Epilepsy

• ShapeTelephone advice to patients and professionals  
• Participation in multidisciplinary team meetings 
• Complete home visits if clinically indicated  
• Provide epilepsy medication reviews  
• Nurse led Vagus Nerve Stimulation (VNS) service  
• Training to education settings, respite, community & inpatient clinical areas 
• Professional liaison with community, hospital, primary care and educational settings 
• An aim to reduce, where clinically possible, hospital admissions for children and young people living with epilepsy under our care 
• Participation in national and trust audits to promote excellence 
• Engagement in regular professional supervision and oversight 
• Clinics; New Patient, Review (Virtually & Face to Face), Community complex epilepsy & VNS  

We now have a transition nurse dedicated to epilepsy who will provide a smoother transition into the adult sector. 

All of the Epilepsy Nurses are registered Children’s Nurses, and the majority of the team are supported by Roald Dahl Charity.   

Medication

The majority of people with epilepsy have their seizures controlled by anti-seizure medication.  A great deal of progress has been made in this field over the years and now approximately 70% of children with epilepsy will have their seizures totally controlled or greatly reduced by taking regular medication.  The choice of medication depends not only on the type of seizure, but also the epilepsy syndrome and upon the individual. It may take some time to achieve the right dose for each person. Ideally, the clinician should always aim for monotherapy (one medication), this is not always possible and so a second medication may be given in addition to the first line medication. There is no evidence to suggest more than 2 medications work any better but for a small number of children this is required to improve their seizure control.

Medication will only help with controlling the epilepsy it will not cure it. It is most important to take the prescribed dose at the prescribed time and we encourage families not to make changes to medication without medical advice. The ultimate aim of medication is to prevent or reduce seizures.  Anti-seizure medications should never be stopped abruptly without medical advice as there is a risk this could cause status epilepticus, a life threatening emergency.

Medication, along with the CYP’s epilepsy is always reviewed at each clinic visit and this should occur at least once every year.
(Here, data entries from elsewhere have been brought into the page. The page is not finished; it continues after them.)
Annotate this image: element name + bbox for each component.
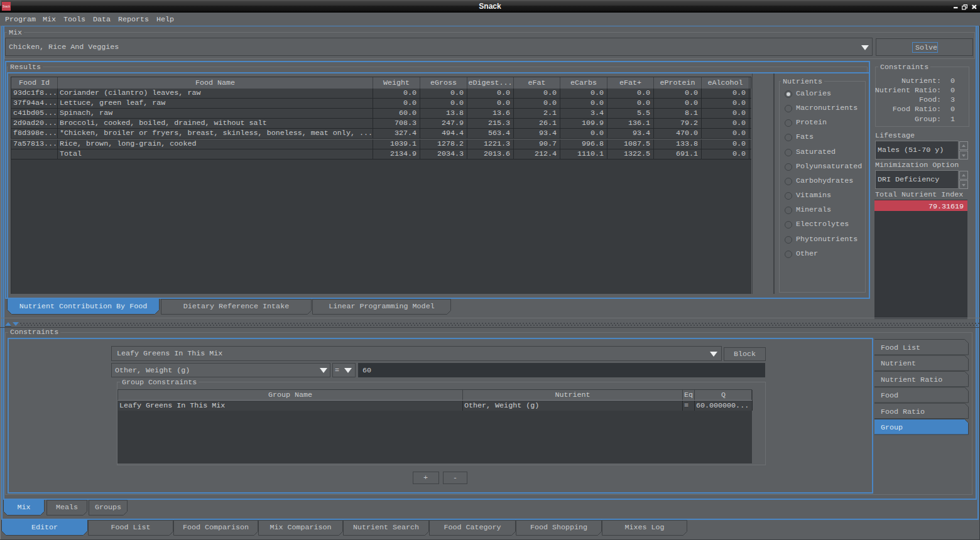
svg-text:Group: Group xyxy=(881,423,903,432)
svg-text:Food List: Food List xyxy=(881,343,920,352)
svg-text:Nutrient: Nutrient xyxy=(881,359,916,368)
svg-text:Food: Food xyxy=(881,391,898,400)
svg-text:Nutrient Ratio: Nutrient Ratio xyxy=(881,375,942,384)
svg-text:Food Ratio: Food Ratio xyxy=(881,408,925,416)
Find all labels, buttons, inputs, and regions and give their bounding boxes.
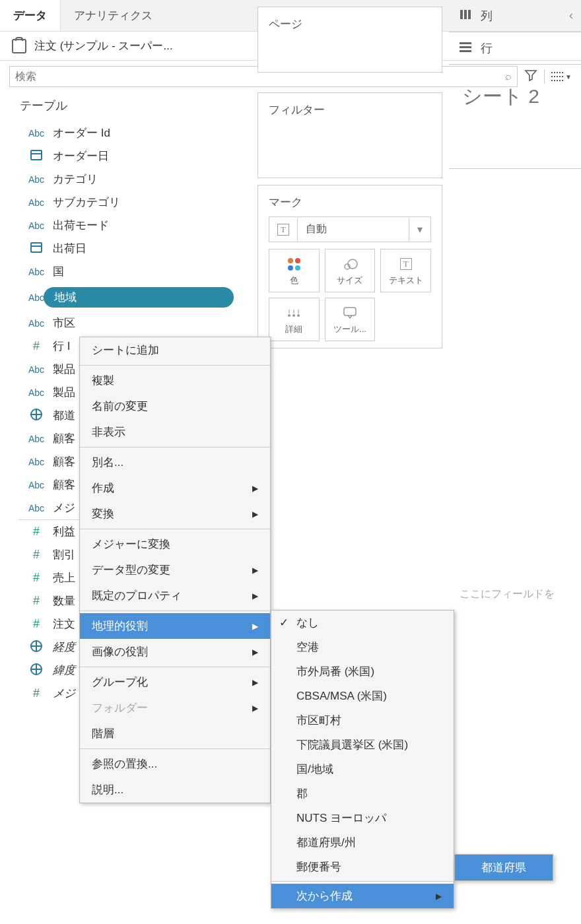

Telephone reviews can always take place in between visits if so required.

Ketogenic Diet

The ketogenic diet is a specialised diet with a high fat and low carbohydrate content and can be classified in the following subtypes; 

• Classical 
• MCT (Medium Chain Triglyceride) 
• Modified MCT (John Radcliffe) 
• Modified Atkins 
• Low GI 

This is a consultant neurologist led service with support from specialist trained ketogenic dieticians. A pathway is in place to review children eligible for this form of treatment and they require review and monitoring on a regular basis to assess for any side effects. Children and young people with drug resistant epilepsy or specific genetic conditions may be considered. It is recommended that each child has an individually designed diet. The ketogenic diet has shown efficacy and should be considered for use with children with drug-resistant epilepsy, however, the diet is not without side effects which should be considered alongside the risk-benefit of other treatments when planning the management of these children.

Surgery

Alder Hey, jointly with Manchester Children’s hospital is one of four regional tertiary centres commissioned by NHS England that offers resective surgery for treating epilepsy. Further information is given on this website. 
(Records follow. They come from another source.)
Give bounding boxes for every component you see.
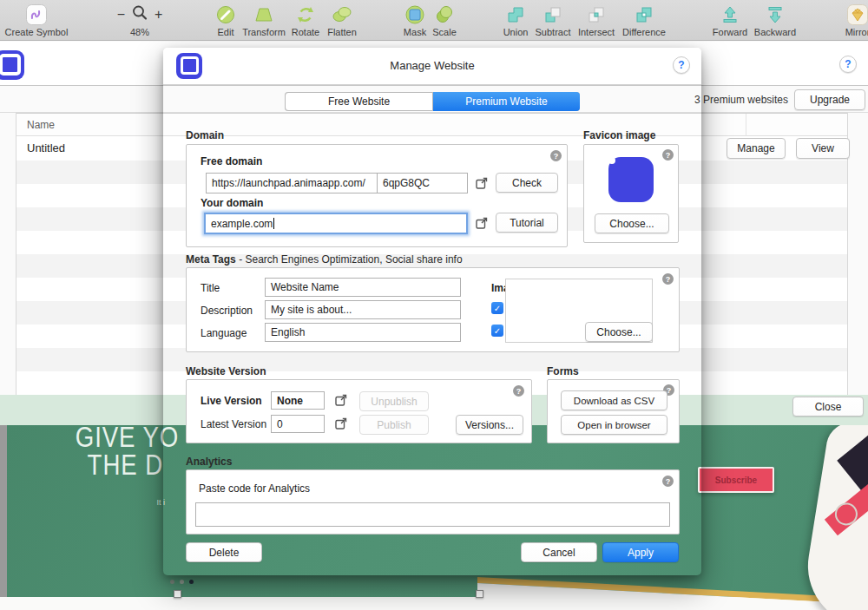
tab-premium-website[interactable]: Premium Website xyxy=(433,92,580,111)
difference-button[interactable]: Difference xyxy=(605,3,683,37)
difference-icon xyxy=(605,3,683,26)
premium-websites-count: 3 Premium websites xyxy=(694,94,788,106)
magnifier-icon xyxy=(131,4,148,25)
analytics-hint-label: Paste code for Analytics xyxy=(199,482,310,495)
zoom-out-button[interactable]: − xyxy=(117,7,125,23)
cancel-button[interactable]: Cancel xyxy=(521,542,597,562)
your-domain-input[interactable]: example.com xyxy=(204,213,468,234)
meta-title-input[interactable]: Website Name xyxy=(265,278,461,297)
favicon-section-label: Favicon image xyxy=(583,129,655,141)
meta-section-label: Meta Tags - Search Engines Optimization,… xyxy=(186,253,463,266)
dialog-help-button[interactable]: ? xyxy=(673,56,690,74)
anima-launchpad-logo-icon xyxy=(0,50,24,80)
favicon-box: ? Choose... xyxy=(583,144,679,243)
open-free-domain-icon[interactable] xyxy=(475,176,489,190)
free-domain-input[interactable]: 6qpG8QC xyxy=(377,173,468,193)
dot-icon xyxy=(180,580,184,584)
latest-version-input[interactable]: 0 xyxy=(271,415,325,433)
meta-description-input[interactable]: My site is about... xyxy=(265,300,461,319)
analytics-box: ? Paste code for Analytics xyxy=(186,469,680,535)
meta-language-input[interactable]: English xyxy=(265,323,461,342)
version-help-badge[interactable]: ? xyxy=(513,385,524,397)
manage-button[interactable]: Manage xyxy=(727,138,786,159)
domain-box: ? Free domain https://launchpad.animaapp… xyxy=(186,144,568,247)
mirror-button[interactable]: Mirror xyxy=(819,3,868,37)
facebook-checkbox[interactable]: ✓ xyxy=(491,302,503,314)
open-live-version-icon[interactable] xyxy=(334,393,348,407)
dot-icon-active xyxy=(189,580,194,584)
favicon-preview-image xyxy=(608,157,654,202)
hero-heading-line2: THE D xyxy=(76,449,163,482)
toolbar-label: Flatten xyxy=(303,27,381,37)
favicon-help-badge[interactable]: ? xyxy=(662,149,674,161)
selection-handle[interactable] xyxy=(476,590,483,598)
twitter-checkbox[interactable]: ✓ xyxy=(491,325,503,337)
tutorial-button[interactable]: Tutorial xyxy=(496,213,558,233)
download-csv-button[interactable]: Download as CSV xyxy=(561,390,667,410)
version-box: ? Live Version None Unpublish Latest Ver… xyxy=(186,379,532,443)
versions-button[interactable]: Versions... xyxy=(456,415,523,435)
backward-button[interactable]: Backward xyxy=(736,3,814,37)
window-help-button[interactable]: ? xyxy=(839,56,857,73)
live-version-input[interactable]: None xyxy=(271,391,325,410)
version-section-label: Website Version xyxy=(186,365,266,377)
name-column-header: Name xyxy=(27,119,55,131)
meta-description-label: Description xyxy=(201,305,253,317)
meta-image-choose-button[interactable]: Choose... xyxy=(585,322,653,342)
phone-screen xyxy=(837,425,868,495)
publish-button[interactable]: Publish xyxy=(359,415,429,435)
slideshow-dots[interactable] xyxy=(170,580,194,584)
column-divider xyxy=(746,114,746,137)
mirror-icon xyxy=(819,3,868,26)
zoom-in-button[interactable]: + xyxy=(155,7,162,23)
toolbar-label: Difference xyxy=(605,27,683,37)
dialog-title: Manage Website xyxy=(163,59,701,72)
view-button[interactable]: View xyxy=(796,138,850,159)
pasteboard-left xyxy=(0,425,7,597)
domain-help-badge[interactable]: ? xyxy=(550,150,562,161)
check-domain-button[interactable]: Check xyxy=(496,173,558,193)
selection-handle[interactable] xyxy=(174,590,181,598)
toolbar-label: Mirror xyxy=(819,27,868,37)
toolbar-label: Scale xyxy=(405,27,483,37)
create-symbol-icon xyxy=(0,3,76,26)
open-your-domain-icon[interactable] xyxy=(475,216,489,230)
latest-version-label: Latest Version xyxy=(201,418,266,430)
your-domain-label: Your domain xyxy=(201,197,263,209)
meta-box: ? Title Website Name Description My site… xyxy=(186,267,680,352)
text-cursor xyxy=(273,218,274,229)
zoom-level-label: 48% xyxy=(101,27,179,37)
website-type-tabs: Free Website Premium Website xyxy=(285,92,580,111)
subscribe-button-element[interactable]: Subscribe xyxy=(698,467,774,493)
analytics-help-badge[interactable]: ? xyxy=(662,476,674,487)
close-button[interactable]: Close xyxy=(792,397,864,417)
flatten-button[interactable]: Flatten xyxy=(303,3,381,37)
open-in-browser-button[interactable]: Open in browser xyxy=(561,415,667,435)
dot-icon xyxy=(170,580,174,584)
scale-button[interactable]: Scale xyxy=(405,3,483,37)
forms-box: ? Download as CSV Open in browser xyxy=(547,379,680,443)
meta-section-title: Meta Tags xyxy=(186,253,236,266)
app-screen: Create Symbol − + 48% Edit Transform xyxy=(0,0,868,610)
scale-icon xyxy=(405,3,483,26)
live-version-label: Live Version xyxy=(201,395,262,407)
toolbar-label: Create Symbol xyxy=(0,27,76,37)
apply-button[interactable]: Apply xyxy=(602,542,679,562)
delete-button[interactable]: Delete xyxy=(186,542,262,562)
hero-subtext: It i xyxy=(139,498,165,507)
analytics-code-input[interactable] xyxy=(195,502,670,527)
zoom-control: − + 48% xyxy=(101,3,179,37)
main-toolbar: Create Symbol − + 48% Edit Transform xyxy=(0,0,868,41)
free-domain-prefix: https://launchpad.animaapp.com/ xyxy=(206,173,377,193)
favicon-choose-button[interactable]: Choose... xyxy=(595,213,669,233)
create-symbol-button[interactable]: Create Symbol xyxy=(0,3,76,37)
website-row-title: Untitled xyxy=(27,141,65,154)
free-domain-label: Free domain xyxy=(201,155,262,167)
meta-help-badge[interactable]: ? xyxy=(662,273,674,285)
meta-title-label: Title xyxy=(201,282,220,294)
open-latest-version-icon[interactable] xyxy=(334,417,348,430)
upgrade-button[interactable]: Upgrade xyxy=(794,89,865,110)
unpublish-button[interactable]: Unpublish xyxy=(359,391,429,411)
flatten-icon xyxy=(303,3,381,26)
tab-free-website[interactable]: Free Website xyxy=(285,92,433,111)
Vagus Nerve stimulation (VNS)

For those CYP where resective surgery is not an option, VNS may be considered. This is a pacemaker – like device that is implanted surgically in the left chest wall. The device will send impulses via a lead to titanium coils wrapped around the left vagus nerve however the true mechanism of the VNS is not yet completely understood. Children and young people are discussed at the NorCess multi disciplinary team meeting and reviewed in a specialist clinic. Once the device is implanted the family are reviewed regularly by VNS lead nurse Laurie Bibby to review and alter device settings.

Cannibidoil CBD

As medicine evolves there continues to be new medications introduced and trialled in the United Kingdom such as the use of cannabidiol medication such as Epidiolex. Epidiolex is licensed specifically for Dravet Syndrome and Lennox-Gastaut syndrome but current research is limited and further studies are required to assess just how effective medications containing cannabidiol are for people living with epilepsy (NICE, 2019). Medications such as Epidiolex are strictly legislated and are prescribed under specialist guidance from the BPNA (British Paediatric Neurology association), NHS England and Trust Guidance.

This is a Neurology Consultant led service and the individual CYP must be initially referred to a paediatric Neurologist.